¿Tienes mal aliento o sangrado de encías? Lo que tu boca te quiere decir

Si al cepillarte ves sangre en el cepillo o notas que tu aliento no es fresco ni siquiera después de lavarte los dientes, tu boca te está enviando un mensaje claro: algo no va bien. Ignorarlo puede tener consecuencias más graves de lo que imaginas.

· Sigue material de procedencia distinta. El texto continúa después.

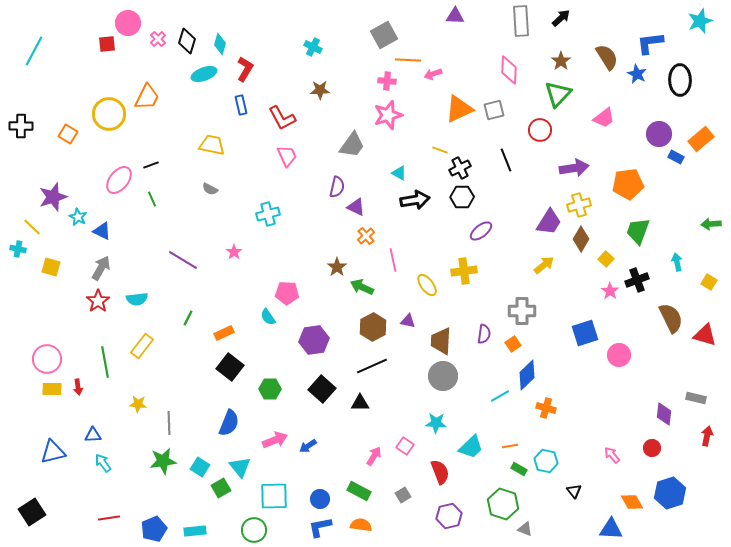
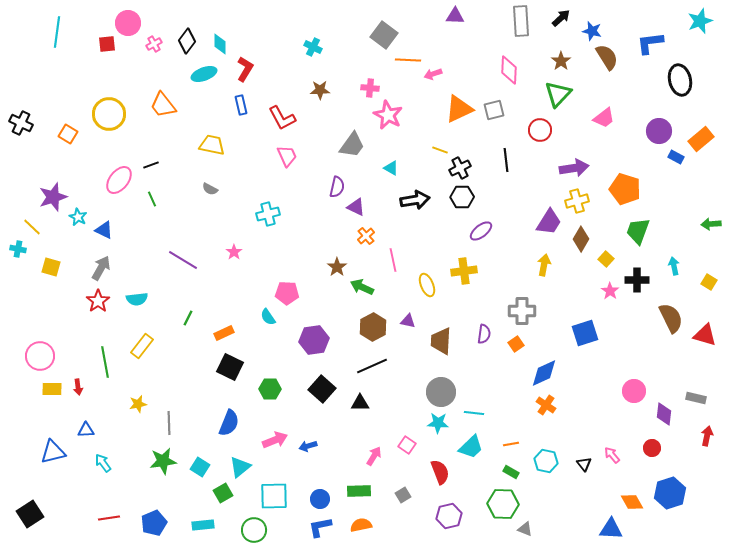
gray square at (384, 35): rotated 24 degrees counterclockwise
pink cross at (158, 39): moved 4 px left, 5 px down; rotated 14 degrees clockwise
black diamond at (187, 41): rotated 20 degrees clockwise
cyan diamond at (220, 44): rotated 15 degrees counterclockwise
cyan line at (34, 51): moved 23 px right, 19 px up; rotated 20 degrees counterclockwise
blue star at (637, 74): moved 45 px left, 43 px up; rotated 12 degrees counterclockwise
black ellipse at (680, 80): rotated 12 degrees counterclockwise
pink cross at (387, 81): moved 17 px left, 7 px down
orange trapezoid at (147, 97): moved 16 px right, 8 px down; rotated 116 degrees clockwise
pink star at (388, 115): rotated 28 degrees counterclockwise
black cross at (21, 126): moved 3 px up; rotated 25 degrees clockwise
purple circle at (659, 134): moved 3 px up
black line at (506, 160): rotated 15 degrees clockwise
cyan triangle at (399, 173): moved 8 px left, 5 px up
orange pentagon at (628, 184): moved 3 px left, 5 px down; rotated 24 degrees clockwise
yellow cross at (579, 205): moved 2 px left, 4 px up
blue triangle at (102, 231): moved 2 px right, 1 px up
cyan arrow at (677, 262): moved 3 px left, 4 px down
yellow arrow at (544, 265): rotated 40 degrees counterclockwise
black cross at (637, 280): rotated 20 degrees clockwise
yellow ellipse at (427, 285): rotated 15 degrees clockwise
orange square at (513, 344): moved 3 px right
pink circle at (619, 355): moved 15 px right, 36 px down
pink circle at (47, 359): moved 7 px left, 3 px up
black square at (230, 367): rotated 12 degrees counterclockwise
blue diamond at (527, 375): moved 17 px right, 2 px up; rotated 20 degrees clockwise
gray circle at (443, 376): moved 2 px left, 16 px down
cyan line at (500, 396): moved 26 px left, 17 px down; rotated 36 degrees clockwise
yellow star at (138, 404): rotated 18 degrees counterclockwise
orange cross at (546, 408): moved 3 px up; rotated 18 degrees clockwise
cyan star at (436, 423): moved 2 px right
blue triangle at (93, 435): moved 7 px left, 5 px up
blue arrow at (308, 446): rotated 18 degrees clockwise
pink square at (405, 446): moved 2 px right, 1 px up
orange line at (510, 446): moved 1 px right, 2 px up
cyan triangle at (240, 467): rotated 30 degrees clockwise
green rectangle at (519, 469): moved 8 px left, 3 px down
green square at (221, 488): moved 2 px right, 5 px down
green rectangle at (359, 491): rotated 30 degrees counterclockwise
black triangle at (574, 491): moved 10 px right, 27 px up
green hexagon at (503, 504): rotated 16 degrees counterclockwise
black square at (32, 512): moved 2 px left, 2 px down
orange semicircle at (361, 525): rotated 20 degrees counterclockwise
blue pentagon at (154, 529): moved 6 px up
cyan rectangle at (195, 531): moved 8 px right, 6 px up
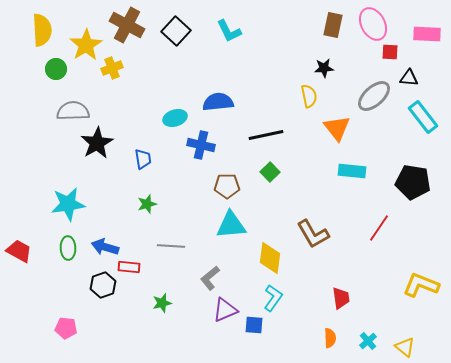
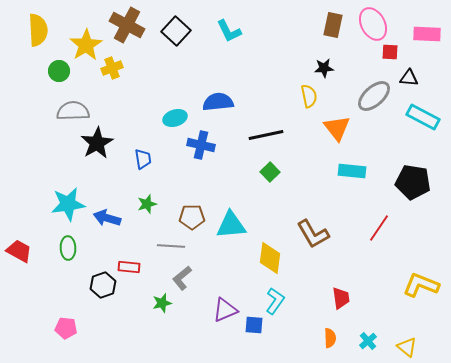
yellow semicircle at (42, 30): moved 4 px left
green circle at (56, 69): moved 3 px right, 2 px down
cyan rectangle at (423, 117): rotated 24 degrees counterclockwise
brown pentagon at (227, 186): moved 35 px left, 31 px down
blue arrow at (105, 247): moved 2 px right, 29 px up
gray L-shape at (210, 278): moved 28 px left
cyan L-shape at (273, 298): moved 2 px right, 3 px down
yellow triangle at (405, 347): moved 2 px right
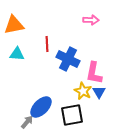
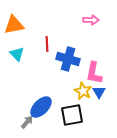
cyan triangle: rotated 42 degrees clockwise
blue cross: rotated 10 degrees counterclockwise
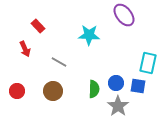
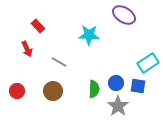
purple ellipse: rotated 20 degrees counterclockwise
red arrow: moved 2 px right
cyan rectangle: rotated 45 degrees clockwise
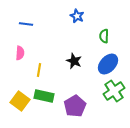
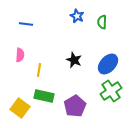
green semicircle: moved 2 px left, 14 px up
pink semicircle: moved 2 px down
black star: moved 1 px up
green cross: moved 3 px left
yellow square: moved 7 px down
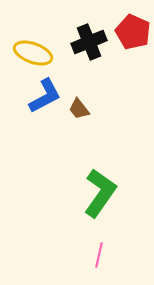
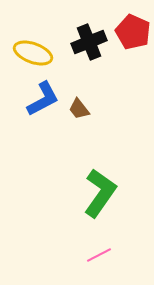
blue L-shape: moved 2 px left, 3 px down
pink line: rotated 50 degrees clockwise
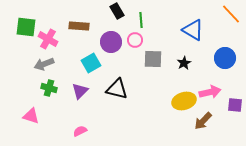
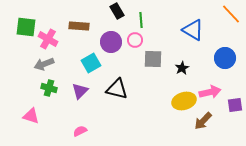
black star: moved 2 px left, 5 px down
purple square: rotated 14 degrees counterclockwise
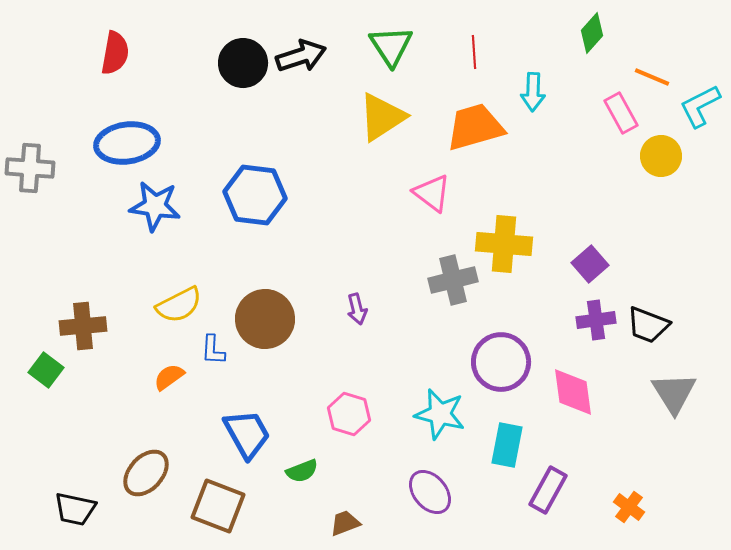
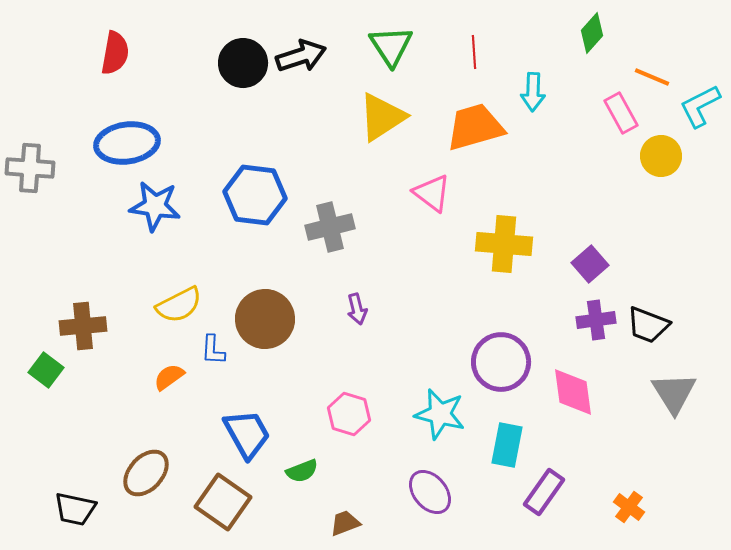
gray cross at (453, 280): moved 123 px left, 53 px up
purple rectangle at (548, 490): moved 4 px left, 2 px down; rotated 6 degrees clockwise
brown square at (218, 506): moved 5 px right, 4 px up; rotated 14 degrees clockwise
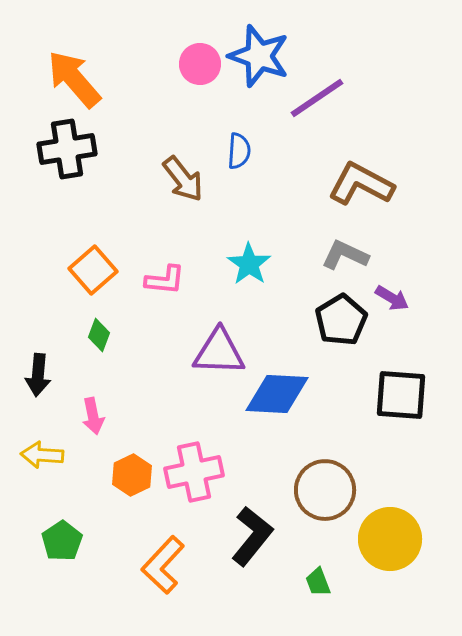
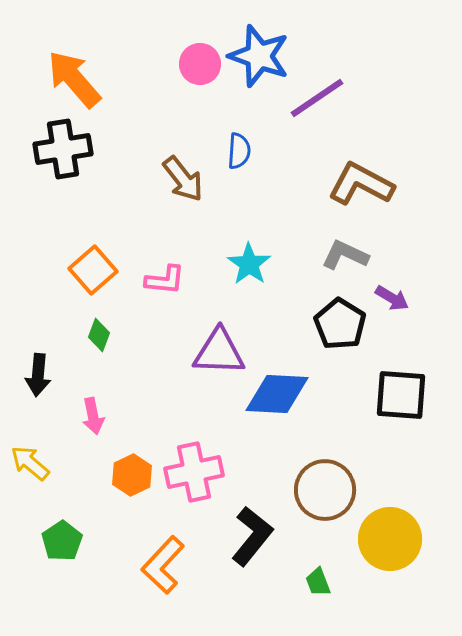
black cross: moved 4 px left
black pentagon: moved 1 px left, 4 px down; rotated 9 degrees counterclockwise
yellow arrow: moved 12 px left, 8 px down; rotated 36 degrees clockwise
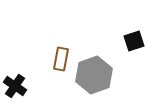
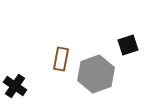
black square: moved 6 px left, 4 px down
gray hexagon: moved 2 px right, 1 px up
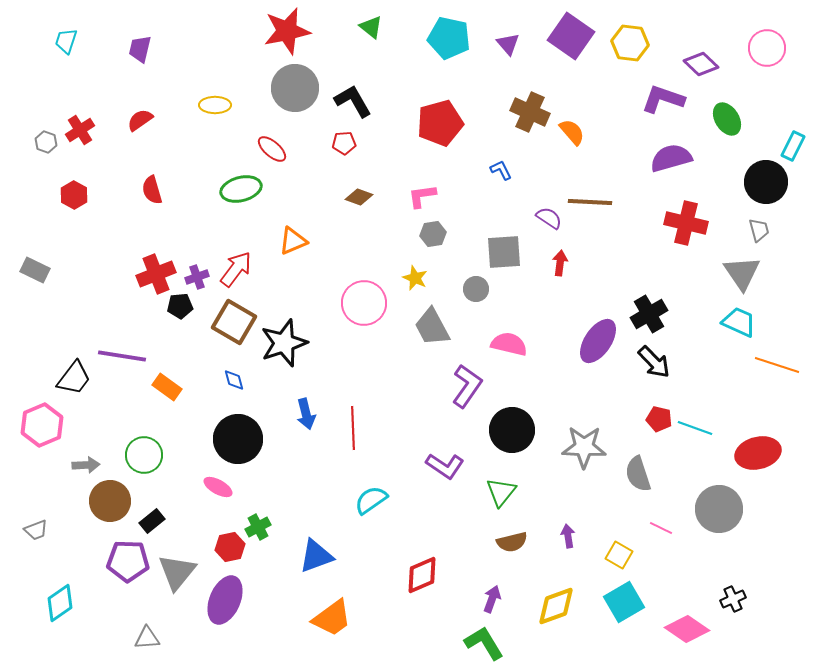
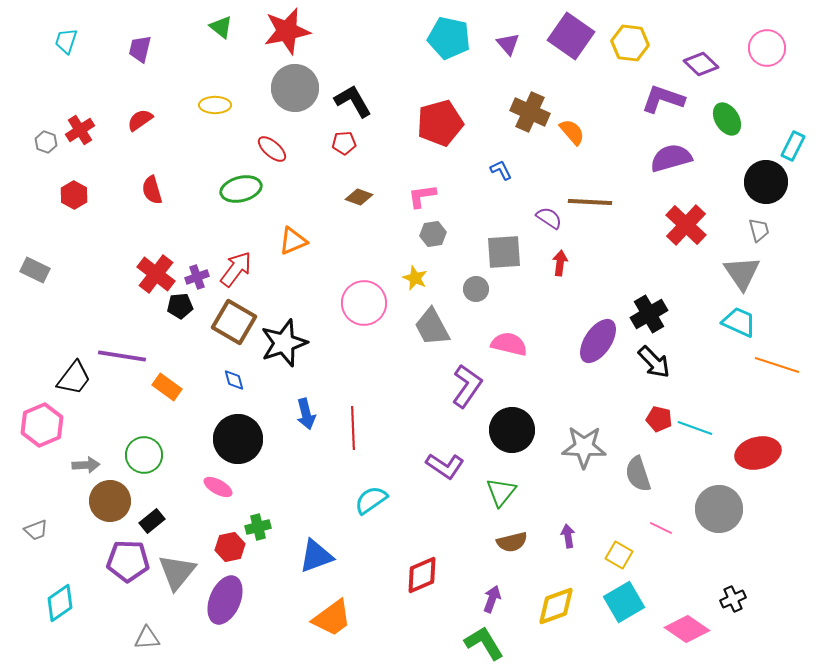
green triangle at (371, 27): moved 150 px left
red cross at (686, 223): moved 2 px down; rotated 30 degrees clockwise
red cross at (156, 274): rotated 30 degrees counterclockwise
green cross at (258, 527): rotated 15 degrees clockwise
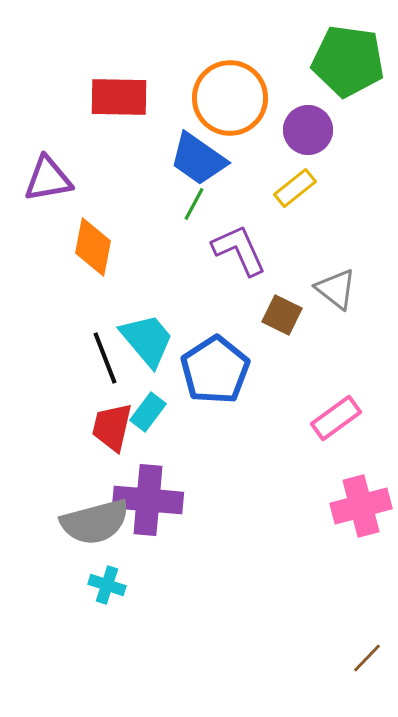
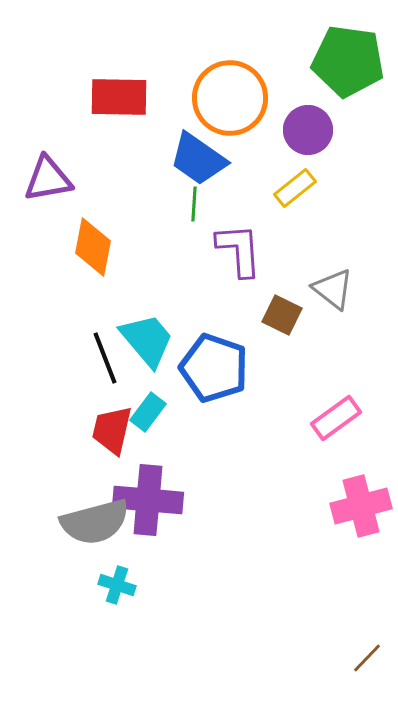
green line: rotated 24 degrees counterclockwise
purple L-shape: rotated 20 degrees clockwise
gray triangle: moved 3 px left
blue pentagon: moved 1 px left, 2 px up; rotated 20 degrees counterclockwise
red trapezoid: moved 3 px down
cyan cross: moved 10 px right
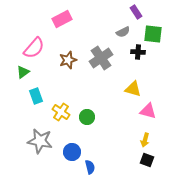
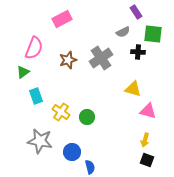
pink semicircle: rotated 20 degrees counterclockwise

Mal aliento (halitosis): mucho más que lo que comes
El ajo o la cebolla provocan halitosis pasajera. Pero si el mal olor persiste, suele deberse a bacterias que se acumulan en lugares donde el cepillo no llega: lengua, encías inflamadas, caries profundas o prótesis mal ajustadas. Estas bacterias liberan compuestos sulfurosos de olor fétido. Otras causas menos comunes incluyen infecciones de garganta, reflujo o sequedad bucal.
Sangrado de encías: la señal de alarma que no debes normalizar
Las encías sanas no sangran. Si al cepillarte o usar hilo dental ves sangre rojo brillante, es el síntoma principal de la gingivitis, una inflamación causada por la acumulación de placa bacteriana en la línea de la encía. Sin tratamiento, la gingivitis puede evolucionar a periodontitis, donde se destruye el hueso que sostiene los dientes, llevando a movilidad y pérdida de piezas. Además, la periodontitis se ha relacionado con enfermedades cardíacas, diabetes mal controlada y partos prematuros.
¿Qué hacer?
- No dejes de cepillarte aunque sangres. Al contrario, intensifica la limpieza suavemente; en unos días la encía se endurecerá y dejará de sangrar.
- Incorpora el hilo dental a diario. Es la única forma de limpiar entre los dientes.
- Visita al dentista para una limpieza profesional (profilaxis). Eliminaremos el sarro acumulado que tú no puedes quitar.
- Si el mal aliento persiste, evaluaremos posibles focos infecciosos, caries ocultas o patologías sistémicas.
Recuerda: El sangrado y el mal aliento no son normales. Son tu cuerpo pidiendo ayuda. Actuar a tiempo puede salvarte de tratamientos más largos y costosos, y proteger tu salud general.